Крошечными ножницами старик подрезал лишние кусочки кожи.
— Минутку, ведь ты танцуешь, поэтому правой рукой ты будешь поддерживать нашу леди…
Он точно подогнал кожицу на черепе. Пустыми глазницами он займется позже.
Внезапно старик опустил иглу.
И прислушался.
Удивленный, он отложил полунабитое тельце, подошел к двери и открыл ее.
Небо уже потемнело. Он расслышал звук более отчетливо. Он доносился от пруда. Далекое резкое кваканье, словно там собралась целая стая лягушек.
Он нахмурился.
Извлек из пристенного шкафа фонарь и щепкой зажег фитиль. Припомнив, что на дворе холодно, надел пальто и шляпу. Взял сачок…
Он шел с опаской, первое время плохо различая тропу после работы под яркой лампой. Потом, привыкая к темноте, прибавил ходу.
Как и прежде, он вскарабкался на настил, предварительно перебросив сачок. Впрочем, на этот раз ему пришлось разыскивать сачок в темноте под дразнящее кваканье с пруда. Подняв его, он осторожно двинулся дальше. Ярдах в двадцати от пруда он остановился и прислушался.
Ветра не было. Должно быть, здесь собрались сотни лягушек с окрестных полей.
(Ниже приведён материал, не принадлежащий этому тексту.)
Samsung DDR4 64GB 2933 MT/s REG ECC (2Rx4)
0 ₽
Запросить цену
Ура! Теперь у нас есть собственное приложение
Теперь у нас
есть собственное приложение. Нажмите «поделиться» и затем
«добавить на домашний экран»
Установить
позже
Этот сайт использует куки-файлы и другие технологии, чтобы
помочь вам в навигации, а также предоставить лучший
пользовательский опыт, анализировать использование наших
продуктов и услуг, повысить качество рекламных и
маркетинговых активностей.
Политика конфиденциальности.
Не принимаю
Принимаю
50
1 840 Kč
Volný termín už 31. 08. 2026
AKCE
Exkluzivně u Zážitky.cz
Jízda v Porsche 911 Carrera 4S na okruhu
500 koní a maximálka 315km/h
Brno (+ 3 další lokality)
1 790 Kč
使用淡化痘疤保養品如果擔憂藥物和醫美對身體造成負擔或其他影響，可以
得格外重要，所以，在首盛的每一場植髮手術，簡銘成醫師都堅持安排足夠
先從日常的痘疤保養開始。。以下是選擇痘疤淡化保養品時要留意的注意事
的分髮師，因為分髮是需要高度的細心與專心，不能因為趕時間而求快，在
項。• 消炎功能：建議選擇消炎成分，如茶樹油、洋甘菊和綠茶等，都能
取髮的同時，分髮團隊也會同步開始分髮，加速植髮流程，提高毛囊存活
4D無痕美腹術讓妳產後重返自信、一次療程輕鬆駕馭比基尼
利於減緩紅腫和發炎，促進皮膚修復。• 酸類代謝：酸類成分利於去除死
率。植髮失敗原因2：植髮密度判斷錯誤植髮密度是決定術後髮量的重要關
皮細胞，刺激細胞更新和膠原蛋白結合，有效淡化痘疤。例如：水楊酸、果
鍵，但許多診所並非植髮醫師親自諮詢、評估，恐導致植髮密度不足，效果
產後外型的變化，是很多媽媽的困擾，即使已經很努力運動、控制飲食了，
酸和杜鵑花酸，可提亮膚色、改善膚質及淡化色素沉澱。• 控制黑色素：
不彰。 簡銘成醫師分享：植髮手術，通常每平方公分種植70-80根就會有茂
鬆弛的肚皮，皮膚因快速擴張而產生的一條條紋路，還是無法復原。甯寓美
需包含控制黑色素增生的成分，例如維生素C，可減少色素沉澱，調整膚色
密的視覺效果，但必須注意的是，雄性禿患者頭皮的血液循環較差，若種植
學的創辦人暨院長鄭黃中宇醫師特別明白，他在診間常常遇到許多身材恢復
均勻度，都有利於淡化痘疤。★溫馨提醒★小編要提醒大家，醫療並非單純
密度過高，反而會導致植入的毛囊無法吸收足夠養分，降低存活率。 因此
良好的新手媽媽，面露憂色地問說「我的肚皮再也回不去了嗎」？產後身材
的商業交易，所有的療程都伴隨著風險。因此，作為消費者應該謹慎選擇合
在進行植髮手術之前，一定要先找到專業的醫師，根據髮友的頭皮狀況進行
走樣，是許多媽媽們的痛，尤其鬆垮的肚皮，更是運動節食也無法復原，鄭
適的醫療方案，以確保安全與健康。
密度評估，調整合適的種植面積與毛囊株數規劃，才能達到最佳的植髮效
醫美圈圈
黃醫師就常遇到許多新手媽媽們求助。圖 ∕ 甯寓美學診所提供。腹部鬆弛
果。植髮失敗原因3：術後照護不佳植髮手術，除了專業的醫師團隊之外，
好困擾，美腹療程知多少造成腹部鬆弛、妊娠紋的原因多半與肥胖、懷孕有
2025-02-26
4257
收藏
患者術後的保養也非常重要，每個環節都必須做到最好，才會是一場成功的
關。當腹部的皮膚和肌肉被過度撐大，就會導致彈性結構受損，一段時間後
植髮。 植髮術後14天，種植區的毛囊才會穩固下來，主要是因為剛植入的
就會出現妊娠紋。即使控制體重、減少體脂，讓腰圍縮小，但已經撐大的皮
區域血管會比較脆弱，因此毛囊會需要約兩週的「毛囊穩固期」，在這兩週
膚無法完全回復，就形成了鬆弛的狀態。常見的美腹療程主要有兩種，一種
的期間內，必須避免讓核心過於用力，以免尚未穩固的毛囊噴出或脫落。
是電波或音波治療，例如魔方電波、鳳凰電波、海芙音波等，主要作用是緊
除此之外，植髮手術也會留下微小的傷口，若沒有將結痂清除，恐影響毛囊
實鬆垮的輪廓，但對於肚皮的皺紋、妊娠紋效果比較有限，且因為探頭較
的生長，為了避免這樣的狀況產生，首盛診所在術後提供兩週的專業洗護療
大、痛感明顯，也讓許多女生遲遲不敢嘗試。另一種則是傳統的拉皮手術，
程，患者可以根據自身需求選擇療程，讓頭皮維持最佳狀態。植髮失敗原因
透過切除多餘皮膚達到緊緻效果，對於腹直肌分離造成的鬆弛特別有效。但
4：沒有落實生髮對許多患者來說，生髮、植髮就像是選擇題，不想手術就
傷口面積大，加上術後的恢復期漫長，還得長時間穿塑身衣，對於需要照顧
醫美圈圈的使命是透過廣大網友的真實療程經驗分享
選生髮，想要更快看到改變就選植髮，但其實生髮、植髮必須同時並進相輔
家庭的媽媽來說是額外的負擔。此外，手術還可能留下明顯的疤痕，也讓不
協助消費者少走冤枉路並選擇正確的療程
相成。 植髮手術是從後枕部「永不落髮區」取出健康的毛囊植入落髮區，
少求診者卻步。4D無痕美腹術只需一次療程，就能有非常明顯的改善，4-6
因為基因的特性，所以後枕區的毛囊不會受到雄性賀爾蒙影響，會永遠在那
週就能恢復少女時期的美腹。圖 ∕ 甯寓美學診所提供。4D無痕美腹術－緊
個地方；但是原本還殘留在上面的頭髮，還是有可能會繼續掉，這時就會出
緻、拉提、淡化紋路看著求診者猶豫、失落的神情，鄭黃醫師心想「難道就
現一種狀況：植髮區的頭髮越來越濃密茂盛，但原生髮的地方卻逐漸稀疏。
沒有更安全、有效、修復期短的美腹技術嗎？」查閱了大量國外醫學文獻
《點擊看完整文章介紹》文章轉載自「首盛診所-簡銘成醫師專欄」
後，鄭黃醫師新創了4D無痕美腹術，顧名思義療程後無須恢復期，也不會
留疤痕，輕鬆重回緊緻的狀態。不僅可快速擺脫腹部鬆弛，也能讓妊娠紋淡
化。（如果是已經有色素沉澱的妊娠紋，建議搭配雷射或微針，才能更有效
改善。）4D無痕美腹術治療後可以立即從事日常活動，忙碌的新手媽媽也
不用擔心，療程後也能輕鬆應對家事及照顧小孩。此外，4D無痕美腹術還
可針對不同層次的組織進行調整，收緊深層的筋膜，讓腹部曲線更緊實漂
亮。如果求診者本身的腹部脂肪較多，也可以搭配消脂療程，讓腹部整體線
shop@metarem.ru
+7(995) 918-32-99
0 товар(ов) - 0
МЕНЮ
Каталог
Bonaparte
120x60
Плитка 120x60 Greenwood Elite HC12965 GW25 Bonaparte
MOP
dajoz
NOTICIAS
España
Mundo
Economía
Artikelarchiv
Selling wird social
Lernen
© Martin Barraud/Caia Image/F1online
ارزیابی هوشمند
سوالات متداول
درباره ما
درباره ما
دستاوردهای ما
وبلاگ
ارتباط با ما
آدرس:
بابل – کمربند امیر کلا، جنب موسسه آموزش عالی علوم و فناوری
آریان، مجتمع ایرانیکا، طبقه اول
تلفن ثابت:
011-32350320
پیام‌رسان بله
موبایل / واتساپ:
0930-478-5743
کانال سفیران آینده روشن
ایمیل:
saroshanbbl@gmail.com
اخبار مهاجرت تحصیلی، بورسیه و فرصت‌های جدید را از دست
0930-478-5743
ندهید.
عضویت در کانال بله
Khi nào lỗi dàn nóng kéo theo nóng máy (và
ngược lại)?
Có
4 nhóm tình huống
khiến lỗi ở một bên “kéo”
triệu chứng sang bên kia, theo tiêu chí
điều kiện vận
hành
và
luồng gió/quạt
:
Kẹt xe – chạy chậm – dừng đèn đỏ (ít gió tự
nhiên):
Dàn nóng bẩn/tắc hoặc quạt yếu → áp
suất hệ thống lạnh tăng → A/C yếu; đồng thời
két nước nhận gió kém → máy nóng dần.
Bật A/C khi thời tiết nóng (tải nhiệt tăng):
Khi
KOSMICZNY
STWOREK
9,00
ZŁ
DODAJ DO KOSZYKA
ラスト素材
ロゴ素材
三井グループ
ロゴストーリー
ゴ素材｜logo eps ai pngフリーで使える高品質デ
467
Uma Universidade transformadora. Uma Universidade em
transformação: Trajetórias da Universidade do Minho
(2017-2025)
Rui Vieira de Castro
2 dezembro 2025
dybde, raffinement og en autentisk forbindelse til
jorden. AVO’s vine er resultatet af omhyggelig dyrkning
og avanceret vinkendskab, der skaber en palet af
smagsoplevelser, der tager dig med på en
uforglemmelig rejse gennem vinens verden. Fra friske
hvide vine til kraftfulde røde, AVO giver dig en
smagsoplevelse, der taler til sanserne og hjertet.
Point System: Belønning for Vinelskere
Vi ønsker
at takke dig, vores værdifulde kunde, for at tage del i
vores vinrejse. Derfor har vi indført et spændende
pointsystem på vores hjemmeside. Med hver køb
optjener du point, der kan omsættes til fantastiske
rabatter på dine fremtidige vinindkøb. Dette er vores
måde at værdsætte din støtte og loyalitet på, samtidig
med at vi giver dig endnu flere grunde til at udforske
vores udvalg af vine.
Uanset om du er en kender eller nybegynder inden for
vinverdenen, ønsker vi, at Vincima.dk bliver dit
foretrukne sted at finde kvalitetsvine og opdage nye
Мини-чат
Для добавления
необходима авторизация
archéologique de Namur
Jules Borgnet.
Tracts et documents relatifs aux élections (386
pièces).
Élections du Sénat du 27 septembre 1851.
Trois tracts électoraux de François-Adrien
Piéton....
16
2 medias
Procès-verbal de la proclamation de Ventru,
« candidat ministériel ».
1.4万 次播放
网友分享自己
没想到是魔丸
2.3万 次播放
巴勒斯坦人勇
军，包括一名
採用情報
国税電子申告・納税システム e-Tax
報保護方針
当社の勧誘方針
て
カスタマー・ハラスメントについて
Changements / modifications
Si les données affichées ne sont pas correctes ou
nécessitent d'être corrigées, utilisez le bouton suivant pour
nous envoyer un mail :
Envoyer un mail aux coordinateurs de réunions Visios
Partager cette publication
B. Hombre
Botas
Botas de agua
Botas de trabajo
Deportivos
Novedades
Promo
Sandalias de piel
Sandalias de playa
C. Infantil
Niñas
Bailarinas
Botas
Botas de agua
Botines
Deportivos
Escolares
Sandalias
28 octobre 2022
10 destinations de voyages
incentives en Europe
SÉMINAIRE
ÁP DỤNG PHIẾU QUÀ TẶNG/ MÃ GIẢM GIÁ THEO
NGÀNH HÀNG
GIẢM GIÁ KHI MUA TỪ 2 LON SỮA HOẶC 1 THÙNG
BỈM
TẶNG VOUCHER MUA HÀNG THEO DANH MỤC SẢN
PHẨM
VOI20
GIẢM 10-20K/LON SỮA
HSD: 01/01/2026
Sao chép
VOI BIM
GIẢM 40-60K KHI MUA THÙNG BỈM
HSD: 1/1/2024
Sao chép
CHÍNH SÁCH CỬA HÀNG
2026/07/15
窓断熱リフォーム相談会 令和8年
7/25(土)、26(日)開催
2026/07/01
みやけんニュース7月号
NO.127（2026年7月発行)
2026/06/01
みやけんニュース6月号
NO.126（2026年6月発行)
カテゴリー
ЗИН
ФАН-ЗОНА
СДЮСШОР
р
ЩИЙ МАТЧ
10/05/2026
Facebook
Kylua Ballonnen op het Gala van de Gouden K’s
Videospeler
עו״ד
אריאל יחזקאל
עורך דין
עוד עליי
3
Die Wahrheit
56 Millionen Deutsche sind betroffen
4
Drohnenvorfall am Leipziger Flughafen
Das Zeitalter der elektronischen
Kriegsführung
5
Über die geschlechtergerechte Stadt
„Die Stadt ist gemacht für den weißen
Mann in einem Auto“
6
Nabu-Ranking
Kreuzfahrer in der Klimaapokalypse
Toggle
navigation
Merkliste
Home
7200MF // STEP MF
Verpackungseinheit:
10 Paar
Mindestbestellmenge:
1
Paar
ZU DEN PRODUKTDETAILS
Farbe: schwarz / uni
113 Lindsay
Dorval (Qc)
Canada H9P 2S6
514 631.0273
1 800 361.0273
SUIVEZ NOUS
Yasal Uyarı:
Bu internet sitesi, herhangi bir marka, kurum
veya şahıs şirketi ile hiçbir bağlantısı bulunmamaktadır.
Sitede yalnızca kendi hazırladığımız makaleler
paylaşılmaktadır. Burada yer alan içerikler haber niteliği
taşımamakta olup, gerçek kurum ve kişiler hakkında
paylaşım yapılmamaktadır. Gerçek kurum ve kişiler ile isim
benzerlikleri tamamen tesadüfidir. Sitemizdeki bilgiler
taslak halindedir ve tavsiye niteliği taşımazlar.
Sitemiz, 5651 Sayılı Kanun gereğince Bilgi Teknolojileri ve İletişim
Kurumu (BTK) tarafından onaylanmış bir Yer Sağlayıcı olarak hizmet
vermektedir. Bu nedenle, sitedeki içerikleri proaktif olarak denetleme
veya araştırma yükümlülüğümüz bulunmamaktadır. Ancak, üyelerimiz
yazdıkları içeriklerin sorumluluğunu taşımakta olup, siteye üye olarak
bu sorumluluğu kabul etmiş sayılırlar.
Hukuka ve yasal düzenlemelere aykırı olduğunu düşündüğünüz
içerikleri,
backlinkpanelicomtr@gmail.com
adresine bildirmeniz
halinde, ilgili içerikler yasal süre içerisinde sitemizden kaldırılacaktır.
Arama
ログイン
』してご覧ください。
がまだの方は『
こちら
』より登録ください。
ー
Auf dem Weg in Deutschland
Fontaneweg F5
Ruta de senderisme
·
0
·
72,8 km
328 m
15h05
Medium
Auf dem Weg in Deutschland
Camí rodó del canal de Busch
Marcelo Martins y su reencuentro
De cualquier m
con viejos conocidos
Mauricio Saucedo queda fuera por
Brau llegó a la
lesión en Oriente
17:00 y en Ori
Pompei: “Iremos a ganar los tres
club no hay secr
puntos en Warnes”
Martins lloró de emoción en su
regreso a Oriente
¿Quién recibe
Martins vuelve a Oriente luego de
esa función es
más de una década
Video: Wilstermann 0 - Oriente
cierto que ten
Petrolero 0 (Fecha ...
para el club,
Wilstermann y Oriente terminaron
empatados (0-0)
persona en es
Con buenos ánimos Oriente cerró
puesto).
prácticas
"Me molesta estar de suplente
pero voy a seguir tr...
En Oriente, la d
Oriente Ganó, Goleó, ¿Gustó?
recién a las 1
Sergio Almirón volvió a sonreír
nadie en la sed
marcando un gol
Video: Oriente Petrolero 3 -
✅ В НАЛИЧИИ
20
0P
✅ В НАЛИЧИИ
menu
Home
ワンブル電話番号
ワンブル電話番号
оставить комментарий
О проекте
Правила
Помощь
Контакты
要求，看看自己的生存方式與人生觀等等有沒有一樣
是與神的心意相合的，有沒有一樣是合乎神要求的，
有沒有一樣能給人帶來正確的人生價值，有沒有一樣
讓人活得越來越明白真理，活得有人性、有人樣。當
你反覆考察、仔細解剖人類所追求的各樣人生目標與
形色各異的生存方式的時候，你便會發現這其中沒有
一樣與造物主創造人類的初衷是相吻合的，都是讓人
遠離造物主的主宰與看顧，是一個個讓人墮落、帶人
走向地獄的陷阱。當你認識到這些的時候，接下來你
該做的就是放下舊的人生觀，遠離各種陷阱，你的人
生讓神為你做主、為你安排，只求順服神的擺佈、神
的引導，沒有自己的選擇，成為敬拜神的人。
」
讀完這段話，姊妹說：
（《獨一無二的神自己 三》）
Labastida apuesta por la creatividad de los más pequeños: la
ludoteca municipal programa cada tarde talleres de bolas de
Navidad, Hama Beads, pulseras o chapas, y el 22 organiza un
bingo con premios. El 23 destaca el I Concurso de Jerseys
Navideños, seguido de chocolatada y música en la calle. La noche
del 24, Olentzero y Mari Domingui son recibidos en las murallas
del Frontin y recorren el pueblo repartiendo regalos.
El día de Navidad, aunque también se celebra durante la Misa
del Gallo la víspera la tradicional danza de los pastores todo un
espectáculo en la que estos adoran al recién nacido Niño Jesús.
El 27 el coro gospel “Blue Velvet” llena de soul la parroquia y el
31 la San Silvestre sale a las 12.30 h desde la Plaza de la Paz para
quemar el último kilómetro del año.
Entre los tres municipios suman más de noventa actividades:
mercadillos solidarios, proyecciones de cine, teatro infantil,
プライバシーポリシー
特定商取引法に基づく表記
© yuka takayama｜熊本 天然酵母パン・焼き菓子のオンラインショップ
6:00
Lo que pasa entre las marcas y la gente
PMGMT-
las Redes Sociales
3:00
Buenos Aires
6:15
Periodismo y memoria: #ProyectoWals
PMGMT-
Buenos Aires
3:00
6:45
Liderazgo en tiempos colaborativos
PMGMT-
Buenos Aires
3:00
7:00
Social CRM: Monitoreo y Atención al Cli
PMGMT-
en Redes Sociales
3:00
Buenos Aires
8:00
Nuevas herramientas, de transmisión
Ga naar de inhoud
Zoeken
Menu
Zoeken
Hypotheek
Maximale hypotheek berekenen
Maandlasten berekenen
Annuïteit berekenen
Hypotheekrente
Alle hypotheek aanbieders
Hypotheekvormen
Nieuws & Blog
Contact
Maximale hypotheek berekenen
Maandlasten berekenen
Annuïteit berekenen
Возможно, соседние пруды стали чем-то для них опасны. Может быть, они начали пересыхать. Он слышал о подобных случаях.
Старик подкрался к пруду чуть ли не на цыпочках. По-прежнему ничего не было видно — луна пропала, а воду скрывали кусты терновника. До пруда оставалось лишь несколько шагов, когда шум внезапно стих.
Он снова замер. Тишина была абсолютной: ни единого всплеска — а значит, ни одна из сотен лягушек не устремилась в убежище из тины. Странно. Он шагнул вперед. Было слышно, как трава шуршала под сапогами.
Держа сачок на груди, он приготовился действовать, если заметит какое-то движение. В полной тишине он подошел к терновнику. Судя по недавнему шуму они должны были просто кишеть под ногами… Напряженно всматриваясь в темноту, он издал горловой звук — тот, которым подзывал самца днем. По-прежнему тишина…
Старик вглядывался туда, где была вода, но не смог различить поверхности пруда. Непроизвольно вздрагивая, он решил ждать.
Постепенно он стал ощущать какой-то запах. И весьма неприятный. По-видимому, запах исходил от водорослей, но в нем можно было различить запах гниющих овощей. Появление запаха сопровождалось тихим, булькающим чмоканьем. Должно быть, из слоя тины поднимаются газы; не стоит рисковать здоровьем, находясь в подобном месте.
Он нагнулся, все еще удивляясь отсутствию лягушек, и вновь всмотрелся в темную поверхность. С сачком наготове еще раз издал горловой звук.
И тут же, вскрикнув, отпрянул.
Огромный, фыркнувший гнилью пузырь вылетел из пруда. Еще один лопнул у него за ухом, и тут же — следующий. Меж кустов взметнулись комья осклизлых водорослей, пруд забурлил, как будто закипел.
Старик повернулся и бросился прочь, но угодил прямо в терновник. Корчась от боли, ужасного шума и одуряющего запаха, он почувствовал, как из руки выдергивают сачок. По лицу растеклись леденящие водоросли, тростник обжигал, словно плеть, и вдруг все тело облепила податливая, но неумолимая тяжелая масса. Он услышал собственный крик, но уже знал, что никто на свете ему не поможет.